Discover Slang

A combination of branding and bland. Used to indicate corporate homogenization. Can also apply to corporate interference in the arts, as in the case of Starbucks forming a music label
When a company makes everything look the same because they’re too cheap to be creative. Also happens when they take over music.
The new album sounds like it was made by a robot.
My school lunch now looks like a Starbucks ad.
They turned my favorite band into a logo.
A cold dildo
Something that makes your butt cheeks scream and your brain shut down.
My math test was a cold dildo. I cried.
The boss's speech was a cold dildo. I wanted to die.
My sister's new haircut was a cold dildo. I laughed until I cried.
A cold dildo
The worst thing you could ever feel in your pants.
That gym sock smell was a cold dildo. I ran out.
My ex's text messages were a cold dildo. I deleted them all.
The hot dog at the fair was a cold dildo. I threw it away.
A cold dildo
A thing so bad it makes your soul want to leave your body.
My mom's singing was a cold dildo. I covered my ears.
That long car ride was a cold dildo.
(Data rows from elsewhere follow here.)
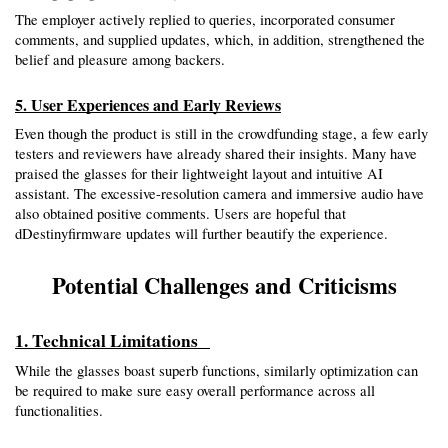
The employer actively replied to queries, incorporated consumer 
comments, and supplied updates, which, in addition, strengthened the 
belief and pleasure among backers.
5. User Experiences and Early Reviews
Even though the product is still in the crowdfunding stage, a few early 
testers and reviewers have already shared their insights. Many have 
praised the glasses for their lightweight layout and intuitive AI 
assistant. The excessive-resolution camera and immersive audio have 
also obtained positive comments. Users are hopeful that 
dDestinyfirmware updates will further beautify the experience.
Potential Challenges and Criticisms
1. Technical Limitations  
While the glasses boast superb functions, similarly optimization can 
be required to make sure easy overall performance across all 
functionalities.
I fell asleep on the floor.
My brother's Minecraft world was a cold dildo. I screamed.
A cold dildo
The kind of thing that makes your face turn red and your brain go blank.
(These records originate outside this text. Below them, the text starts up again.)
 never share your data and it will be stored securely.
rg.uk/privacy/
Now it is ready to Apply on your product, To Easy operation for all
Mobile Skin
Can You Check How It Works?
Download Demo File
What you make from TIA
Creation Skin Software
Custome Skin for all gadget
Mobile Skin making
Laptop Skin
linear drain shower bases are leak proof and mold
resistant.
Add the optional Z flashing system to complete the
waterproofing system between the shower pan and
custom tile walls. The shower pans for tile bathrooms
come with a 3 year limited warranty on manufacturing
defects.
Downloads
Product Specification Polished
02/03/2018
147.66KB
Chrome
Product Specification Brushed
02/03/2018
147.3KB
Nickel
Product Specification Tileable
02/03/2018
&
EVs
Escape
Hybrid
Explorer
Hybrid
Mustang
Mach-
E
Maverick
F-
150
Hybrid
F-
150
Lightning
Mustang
My teacher's voice was a cold dildo. I daydreamed the whole class.
That pizza was a cold dildo. I threw it like a missile.
My dog's new obsession with my shoes was a cold dildo. I cried.
A cold dildo
A thing so terrible it feels like your brain is being stabbed with a pencil.
That movie was a cold dildo. I fell asleep in the theater.
My cousin's new TikTok dance was a cold dildo. I laughed so hard I peed.
That math homework was a cold dildo. I threw it out the window.
A cold Eamonn
When you try to stick your fingers up a woman's pants but her underwear is too tough and you get stuck.
I tried to finger her but her pants were like a prison.
He got stuck in her underwear like a meatball in a saucepan.
I was halfway in and she laughed so hard her pants fell off.
A cold Eamonn
When you try to get your fingers in a woman's hole but her pants are like a fortress.
He tried to finger me but my pants were like a dragon's hide.
I was trying to finger her but she had on the toughest pants ever.
He got stuck in my pants like a burrito in a taco shell.
A cold Eamonn
When you try to finger a woman but her pants are like a cage and you get stuck like a rat.
He tried to finger me but my pants were like a cage.
I was halfway in and got stuck like a rat in a trap.
He tried to finger me but my pants were like a jail.
A clitter
Glitter that ends up in the most embarrassing place when you're drunk and trying to look fancy.
My aunt sprayed glitter in the shower and now it's stuck to her pubic hair.
I tried to look like a unicorn and now my nether regions are glittery.
She said it was a ‘sparkly upgrade’, it was more like a glitter explosion.
A clitter
When you're on your phone and you're touching your bits like you're trying to figure out how to make a sandwich.
He was texting and touching his privates like he was trying to send a secret message.
She was scrolling through Instagram and her fingers were doing the cha-cha on her vulva.
He was on the toilet and he was poking his bits like it was a game show.
A clitter
When your bits look like a junkyard after a hurricane hit it.
Her pubic area looked like a raccoon had thrown a party there.
He had a patchwork of hair, crumbly bits, and mystery fluff.
She looked like she had been in a fight with a hair dryer and a bag of chips.
A clitter
When you eat chips and then go for a tongue deep dive and forget to clean up the crumbs.
He ate the whole bag and then licked her like she was a chip factory.
She had crumbs stuck to her pubic hair like it was a chip snack commercial.
He left the crumbs like it was a crime scene.
A clitter
When you’re so serious about sex it’s like you’re going to war with a female.
He came in with a war helmet and a list of demands.
She said it was the most serious thing she had ever done.
He brought a map and a sword for the battle of the bits.
A clitter
When Anderson Cooper called Twitter something else and it was clearly a mistake he made while high on coffee and confusion.
He said ‘clitter’ like it was a new type of coffee drink.
He thought it was a new social media platform with more glitter.
He called it ‘the new Instagram’ and no one believed him.
A clitter
What you call a group of women who are all into each other and don’t need anyone else.
They were all in a circle laughing and holding hands like they were a squad.
They went to the beach and didn’t look at any guys.
They had a group chat that was more active than my mom’s Facebook.
A close encounter of the athletic kind
When a sports article tries to sound fancy but just copies the box score and adds some fake drama like it’s a movie.
The article said the game was 'a close encounter of the athletic kind' but didn’t even mention the star player’s name.
The writer used the phrase but didn’t know who scored the winning goal.
It called the game 'epic' but didn’t tell us who got benched.